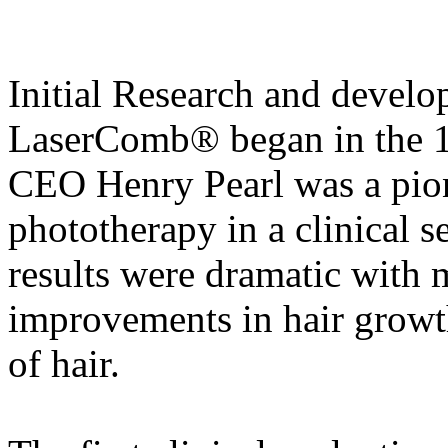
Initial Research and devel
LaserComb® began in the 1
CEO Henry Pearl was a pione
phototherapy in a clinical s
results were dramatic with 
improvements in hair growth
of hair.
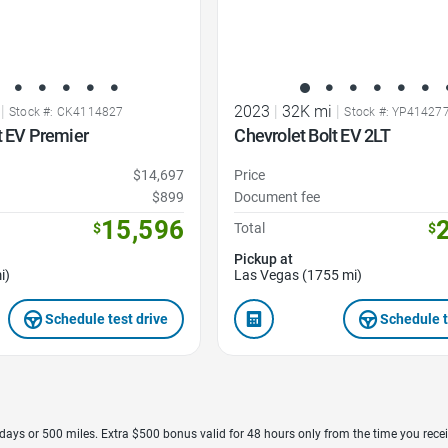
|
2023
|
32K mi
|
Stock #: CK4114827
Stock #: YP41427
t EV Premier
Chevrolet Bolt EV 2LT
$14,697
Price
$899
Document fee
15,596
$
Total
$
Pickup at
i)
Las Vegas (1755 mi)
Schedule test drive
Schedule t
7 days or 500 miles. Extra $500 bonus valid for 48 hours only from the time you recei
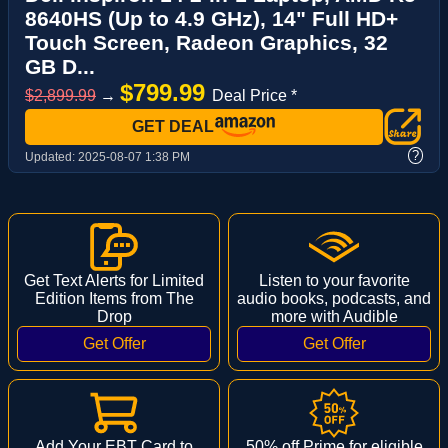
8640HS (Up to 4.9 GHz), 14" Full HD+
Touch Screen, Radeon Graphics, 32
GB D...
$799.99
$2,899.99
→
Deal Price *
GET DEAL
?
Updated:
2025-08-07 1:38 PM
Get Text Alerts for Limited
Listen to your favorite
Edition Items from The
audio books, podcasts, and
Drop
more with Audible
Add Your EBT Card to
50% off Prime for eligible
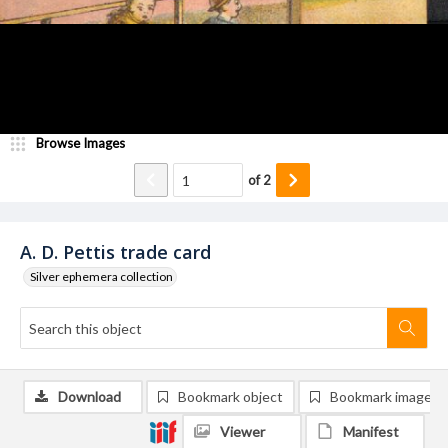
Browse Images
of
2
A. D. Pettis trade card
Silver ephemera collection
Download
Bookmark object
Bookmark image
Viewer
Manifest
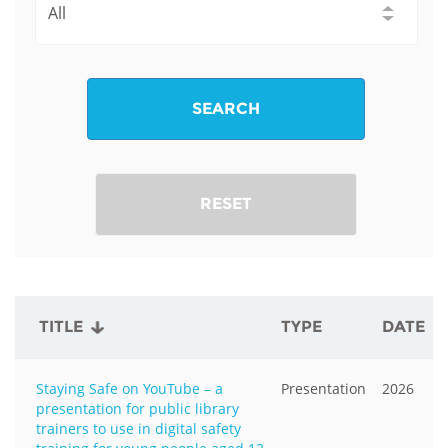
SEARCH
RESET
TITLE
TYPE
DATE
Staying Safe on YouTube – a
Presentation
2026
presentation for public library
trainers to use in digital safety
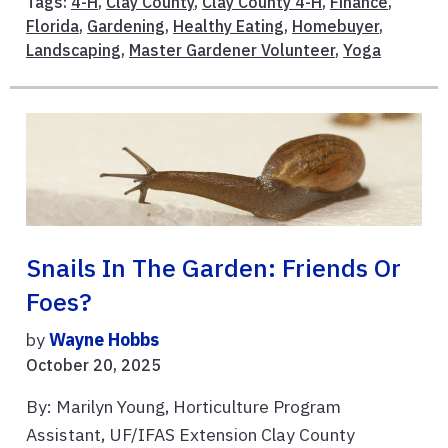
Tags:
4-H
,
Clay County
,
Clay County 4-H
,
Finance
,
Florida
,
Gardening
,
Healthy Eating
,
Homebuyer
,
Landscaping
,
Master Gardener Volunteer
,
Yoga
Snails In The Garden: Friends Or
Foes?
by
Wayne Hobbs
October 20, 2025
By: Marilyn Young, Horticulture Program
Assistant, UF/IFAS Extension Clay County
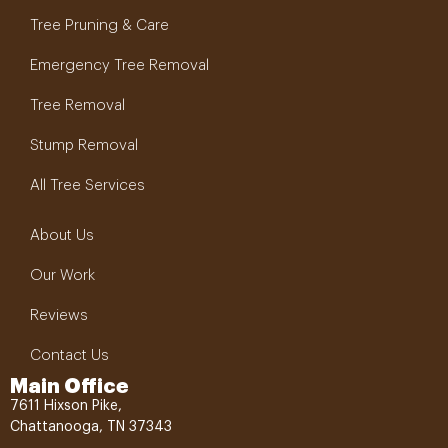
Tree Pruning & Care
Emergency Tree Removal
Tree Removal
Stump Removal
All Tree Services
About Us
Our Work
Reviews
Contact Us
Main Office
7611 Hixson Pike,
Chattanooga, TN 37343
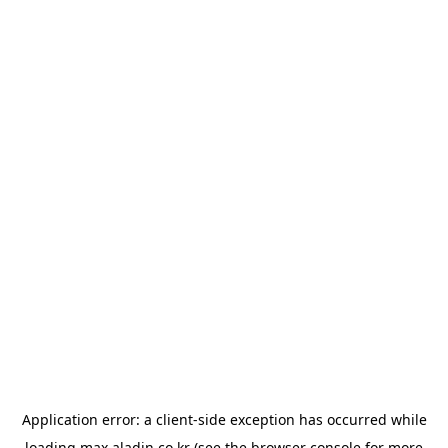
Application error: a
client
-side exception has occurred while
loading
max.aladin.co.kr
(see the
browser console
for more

■ ■ ■

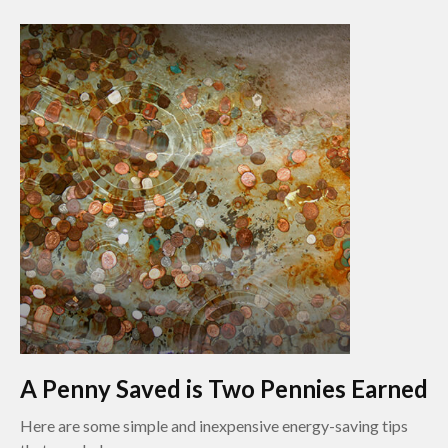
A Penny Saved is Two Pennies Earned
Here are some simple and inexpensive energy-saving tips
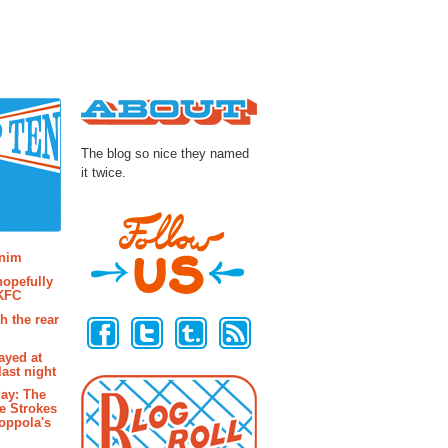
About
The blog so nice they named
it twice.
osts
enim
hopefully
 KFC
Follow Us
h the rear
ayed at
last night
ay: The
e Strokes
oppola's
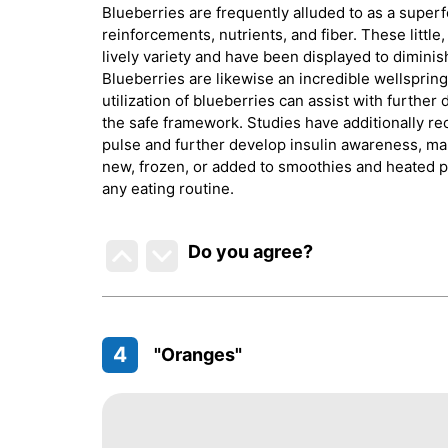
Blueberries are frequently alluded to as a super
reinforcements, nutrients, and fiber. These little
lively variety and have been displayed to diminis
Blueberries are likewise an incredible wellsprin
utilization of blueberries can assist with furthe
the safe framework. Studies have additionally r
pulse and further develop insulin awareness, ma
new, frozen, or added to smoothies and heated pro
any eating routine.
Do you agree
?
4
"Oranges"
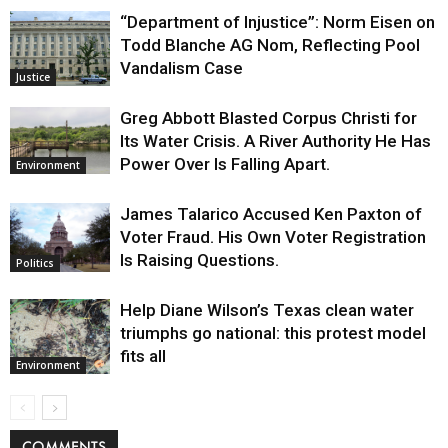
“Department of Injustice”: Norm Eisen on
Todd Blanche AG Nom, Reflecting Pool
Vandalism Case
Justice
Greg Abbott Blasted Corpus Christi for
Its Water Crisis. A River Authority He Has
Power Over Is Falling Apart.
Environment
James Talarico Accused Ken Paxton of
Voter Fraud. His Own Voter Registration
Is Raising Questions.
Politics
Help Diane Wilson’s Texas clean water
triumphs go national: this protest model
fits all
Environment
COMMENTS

■ ■ ■

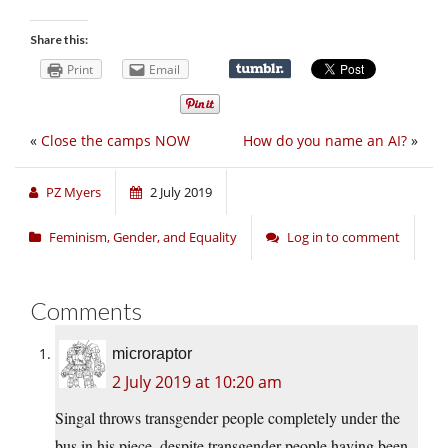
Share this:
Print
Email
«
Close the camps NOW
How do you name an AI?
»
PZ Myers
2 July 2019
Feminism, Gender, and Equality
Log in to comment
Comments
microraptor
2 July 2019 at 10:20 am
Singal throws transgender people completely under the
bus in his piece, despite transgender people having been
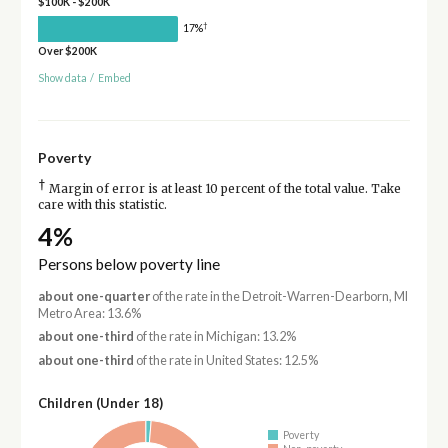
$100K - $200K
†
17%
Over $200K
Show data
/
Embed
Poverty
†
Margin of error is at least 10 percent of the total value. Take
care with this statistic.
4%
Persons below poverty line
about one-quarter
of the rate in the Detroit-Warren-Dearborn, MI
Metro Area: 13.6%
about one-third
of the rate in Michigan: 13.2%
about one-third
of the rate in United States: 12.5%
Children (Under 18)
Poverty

■ ■ ■

Among the lines above, the one with "Bookmark object" opens the part to repeat and the one with "October 20, 2025" closes it; repeat only that part exactly, with no pictures.

Bookmark object
Bookmark image
Viewer
Manifest
SEARCH
RESET
TITLE
TYPE
DATE
Staying Safe on YouTube – a
Presentation
2026
presentation for public library
trainers to use in digital safety
Tags:
4-H
,
Clay County
,
Clay County 4-H
,
Finance
,
Florida
,
Gardening
,
Healthy Eating
,
Homebuyer
,
Landscaping
,
Master Gardener Volunteer
,
Yoga
Snails In The Garden: Friends Or
Foes?
by
Wayne Hobbs
October 20, 2025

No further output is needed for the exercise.